Entertainment Festivals

Wednesday 21 February 2018

Longitude: 'Roísín Murphy was the Homecoming queen who delivered the perfect curtain closer'

Longitude: Marlay Park, Dublin

Sunshine and dance tunes at Heineken Sound Atlas, Longitude 2016
Sunshine and dance tunes at Heineken Sound Atlas, Longitude 2016
Eamon Sweeney

Eamon Sweeney

In the middle of an extremely busy July for outdoor shows, Longitude still sells out for its fourth instalment.

Friday headliner Kendrick Lamar hasn't played in Ireland since a show in Vicar St in January 2013 and a lot has changed since then.

"Look both ways before you cross my mind," declares the backdrop visual quote from George Clinton.
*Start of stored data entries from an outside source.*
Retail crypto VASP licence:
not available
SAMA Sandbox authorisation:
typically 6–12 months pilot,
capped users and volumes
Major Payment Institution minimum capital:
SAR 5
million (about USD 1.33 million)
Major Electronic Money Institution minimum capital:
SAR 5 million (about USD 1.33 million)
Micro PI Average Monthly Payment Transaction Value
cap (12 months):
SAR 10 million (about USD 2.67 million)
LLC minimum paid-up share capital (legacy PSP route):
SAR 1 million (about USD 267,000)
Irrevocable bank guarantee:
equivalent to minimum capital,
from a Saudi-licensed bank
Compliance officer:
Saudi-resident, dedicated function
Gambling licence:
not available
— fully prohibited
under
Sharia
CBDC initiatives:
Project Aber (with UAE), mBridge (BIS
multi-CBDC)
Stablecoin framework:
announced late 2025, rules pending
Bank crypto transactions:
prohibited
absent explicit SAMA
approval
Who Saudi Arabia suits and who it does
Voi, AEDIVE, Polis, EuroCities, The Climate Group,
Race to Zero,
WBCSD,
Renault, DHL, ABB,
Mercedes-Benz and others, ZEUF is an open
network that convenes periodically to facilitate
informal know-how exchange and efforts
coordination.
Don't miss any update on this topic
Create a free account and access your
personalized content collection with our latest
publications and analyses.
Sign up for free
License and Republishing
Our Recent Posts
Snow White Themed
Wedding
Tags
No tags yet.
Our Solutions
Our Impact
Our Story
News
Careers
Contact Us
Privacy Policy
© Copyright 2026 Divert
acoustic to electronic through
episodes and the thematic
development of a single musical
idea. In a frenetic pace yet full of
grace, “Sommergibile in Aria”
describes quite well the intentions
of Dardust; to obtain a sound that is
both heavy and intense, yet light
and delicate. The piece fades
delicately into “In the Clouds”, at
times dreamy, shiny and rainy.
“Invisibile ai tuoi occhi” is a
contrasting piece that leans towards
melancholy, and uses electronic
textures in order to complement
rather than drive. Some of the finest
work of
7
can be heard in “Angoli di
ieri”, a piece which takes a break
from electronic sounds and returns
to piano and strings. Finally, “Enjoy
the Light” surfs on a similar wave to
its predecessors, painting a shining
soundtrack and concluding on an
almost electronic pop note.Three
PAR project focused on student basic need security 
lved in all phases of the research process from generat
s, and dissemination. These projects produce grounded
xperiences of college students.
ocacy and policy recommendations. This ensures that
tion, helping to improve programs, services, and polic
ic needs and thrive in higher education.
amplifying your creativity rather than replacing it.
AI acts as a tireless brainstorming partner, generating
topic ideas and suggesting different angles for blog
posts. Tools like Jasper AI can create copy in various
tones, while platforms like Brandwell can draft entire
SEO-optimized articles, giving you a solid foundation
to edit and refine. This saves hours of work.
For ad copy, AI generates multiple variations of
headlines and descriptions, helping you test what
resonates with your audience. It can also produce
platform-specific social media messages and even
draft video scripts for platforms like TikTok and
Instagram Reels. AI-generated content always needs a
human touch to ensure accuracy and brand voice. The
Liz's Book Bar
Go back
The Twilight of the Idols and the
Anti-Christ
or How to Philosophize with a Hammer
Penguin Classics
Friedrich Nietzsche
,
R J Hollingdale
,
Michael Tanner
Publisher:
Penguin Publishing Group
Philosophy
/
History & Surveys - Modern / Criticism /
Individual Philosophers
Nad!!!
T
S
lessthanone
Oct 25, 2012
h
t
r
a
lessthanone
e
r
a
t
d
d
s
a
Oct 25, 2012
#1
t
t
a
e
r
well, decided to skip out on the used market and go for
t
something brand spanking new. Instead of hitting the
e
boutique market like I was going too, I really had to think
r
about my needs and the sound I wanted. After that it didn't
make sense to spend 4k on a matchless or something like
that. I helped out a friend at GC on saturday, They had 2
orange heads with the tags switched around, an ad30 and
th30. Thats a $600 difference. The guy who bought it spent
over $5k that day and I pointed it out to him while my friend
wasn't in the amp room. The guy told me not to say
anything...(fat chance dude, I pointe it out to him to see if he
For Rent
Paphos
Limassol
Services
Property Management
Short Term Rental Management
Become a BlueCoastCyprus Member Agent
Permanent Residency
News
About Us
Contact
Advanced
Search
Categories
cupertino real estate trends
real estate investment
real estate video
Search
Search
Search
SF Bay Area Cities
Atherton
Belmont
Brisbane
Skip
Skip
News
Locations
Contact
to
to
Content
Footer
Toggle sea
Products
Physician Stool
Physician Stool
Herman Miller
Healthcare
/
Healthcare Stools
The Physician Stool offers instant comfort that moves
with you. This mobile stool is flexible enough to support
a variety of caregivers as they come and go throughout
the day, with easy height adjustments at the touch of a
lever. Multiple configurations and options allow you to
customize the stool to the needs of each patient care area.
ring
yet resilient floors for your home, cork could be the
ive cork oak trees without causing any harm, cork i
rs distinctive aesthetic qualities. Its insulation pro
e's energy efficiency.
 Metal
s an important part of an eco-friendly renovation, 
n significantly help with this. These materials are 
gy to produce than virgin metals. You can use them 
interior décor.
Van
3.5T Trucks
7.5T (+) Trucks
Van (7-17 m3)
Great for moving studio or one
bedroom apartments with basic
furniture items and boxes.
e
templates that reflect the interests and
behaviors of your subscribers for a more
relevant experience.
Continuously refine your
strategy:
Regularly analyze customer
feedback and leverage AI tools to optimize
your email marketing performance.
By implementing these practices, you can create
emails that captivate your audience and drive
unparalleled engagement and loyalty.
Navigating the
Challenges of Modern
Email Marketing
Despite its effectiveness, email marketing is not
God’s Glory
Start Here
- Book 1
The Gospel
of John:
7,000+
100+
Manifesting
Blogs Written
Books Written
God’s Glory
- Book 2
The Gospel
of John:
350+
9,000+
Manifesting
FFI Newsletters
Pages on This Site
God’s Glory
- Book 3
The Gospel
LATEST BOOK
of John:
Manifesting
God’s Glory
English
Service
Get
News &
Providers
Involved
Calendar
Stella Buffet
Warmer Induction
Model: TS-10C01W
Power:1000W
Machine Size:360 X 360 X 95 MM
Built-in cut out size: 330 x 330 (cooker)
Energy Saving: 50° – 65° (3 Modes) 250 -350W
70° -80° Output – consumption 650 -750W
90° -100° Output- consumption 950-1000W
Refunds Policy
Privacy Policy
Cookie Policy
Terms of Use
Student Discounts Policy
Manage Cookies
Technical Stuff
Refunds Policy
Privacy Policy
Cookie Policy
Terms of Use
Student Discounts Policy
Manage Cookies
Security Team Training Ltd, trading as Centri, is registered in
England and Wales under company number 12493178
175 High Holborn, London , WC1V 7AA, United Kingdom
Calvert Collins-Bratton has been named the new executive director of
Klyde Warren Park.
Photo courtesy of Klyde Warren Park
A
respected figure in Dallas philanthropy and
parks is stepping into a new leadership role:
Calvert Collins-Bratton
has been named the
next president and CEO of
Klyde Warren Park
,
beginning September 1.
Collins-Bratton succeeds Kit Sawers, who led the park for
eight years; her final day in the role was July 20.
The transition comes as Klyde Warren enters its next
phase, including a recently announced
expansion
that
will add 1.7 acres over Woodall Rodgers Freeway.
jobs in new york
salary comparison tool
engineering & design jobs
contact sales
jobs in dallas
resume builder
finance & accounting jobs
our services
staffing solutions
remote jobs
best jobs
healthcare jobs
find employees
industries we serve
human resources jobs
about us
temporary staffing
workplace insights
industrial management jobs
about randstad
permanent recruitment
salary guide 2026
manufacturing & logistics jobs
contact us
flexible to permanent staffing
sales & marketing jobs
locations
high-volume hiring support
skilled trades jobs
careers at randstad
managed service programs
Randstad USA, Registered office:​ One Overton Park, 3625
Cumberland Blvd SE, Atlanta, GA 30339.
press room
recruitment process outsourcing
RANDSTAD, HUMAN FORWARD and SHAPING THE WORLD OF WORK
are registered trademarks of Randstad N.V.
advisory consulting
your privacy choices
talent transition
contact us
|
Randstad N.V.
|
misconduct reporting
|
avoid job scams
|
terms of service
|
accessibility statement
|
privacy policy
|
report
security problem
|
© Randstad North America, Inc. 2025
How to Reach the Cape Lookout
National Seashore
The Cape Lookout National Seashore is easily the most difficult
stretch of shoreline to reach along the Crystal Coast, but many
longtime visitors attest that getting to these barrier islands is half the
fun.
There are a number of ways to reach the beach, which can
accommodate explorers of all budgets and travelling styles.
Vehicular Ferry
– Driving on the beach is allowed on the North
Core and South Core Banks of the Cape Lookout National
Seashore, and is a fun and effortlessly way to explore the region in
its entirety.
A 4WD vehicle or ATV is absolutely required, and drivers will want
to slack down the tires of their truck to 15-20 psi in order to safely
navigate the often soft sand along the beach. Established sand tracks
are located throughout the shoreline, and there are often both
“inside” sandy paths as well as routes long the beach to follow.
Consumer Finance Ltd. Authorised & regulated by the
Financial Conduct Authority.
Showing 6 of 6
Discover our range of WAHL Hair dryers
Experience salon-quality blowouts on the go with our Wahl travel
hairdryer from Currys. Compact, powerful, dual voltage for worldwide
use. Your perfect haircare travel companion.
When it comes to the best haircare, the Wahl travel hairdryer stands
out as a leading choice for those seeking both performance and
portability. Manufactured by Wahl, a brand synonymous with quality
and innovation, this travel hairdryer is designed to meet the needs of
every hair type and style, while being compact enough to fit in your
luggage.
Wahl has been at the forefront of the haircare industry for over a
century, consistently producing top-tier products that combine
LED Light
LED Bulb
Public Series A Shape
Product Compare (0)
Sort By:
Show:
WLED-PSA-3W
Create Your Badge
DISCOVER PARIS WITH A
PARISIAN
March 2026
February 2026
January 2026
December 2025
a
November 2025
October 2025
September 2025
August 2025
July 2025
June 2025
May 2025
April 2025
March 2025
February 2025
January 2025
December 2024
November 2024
Lamar may be quite short, but he possesses massive stage presence. Hip-hop and rap have traditionally been unpredictable live propositions, but the Los Angeles star steam rolls into Marlay with a set culled from his three studio albums. Swimming Pools (Drank) is one of the darkest and most honest songs written about alcohol and binge-drinking in recent times. It shouldn't work as a festival anthem, but Lamar is a complete master at flipping the script by now.

Action Bronson and Tyler, the Creator also fly the flag for American hip-hop, but the warm honours fall to the Lumineers; an insipid and dreary Colorado outfit who make your average busker in Galway look good. The audience profile for the weekend is quite young, but Sunday sees the pensioners crawl out of the woodwork for the National, Father John Misty and the colourful and kooky Arklow legend that is Roísín Murphy.

Jamie xx puts in a solid shift with a DJ set of thundering dubstep and bass-driven electronica, beautifully signing off with Dream Baby Dream by Suicide in honour of their late singer Alan Vega who has just died.

Roísín Murphy took a few years out to have children following the release of Overpowered in 2009, but she is back with a vengeance and releasing an album a year since 2014. Her latest collection is cheekily entitled Take Her Up to Monto after the folk song popularized by Luke Kelly and the Dubliners, and it is her most brilliantly bonkers record yet.

Murphy stuns with a blistering set of banging tunes and eye-popping visuals. She segues last year's single Exploitation into her calling card hit, Sing it Back by Moloko, and then walks into the crowd as the place goes absolutely bananas. Live shows have sometimes been a bit of a hit or miss affair for Roísín, but last night she was the homecoming queen who spectacularly delivers the perfect curtain closer for three sun-kissed days of music and mayhem.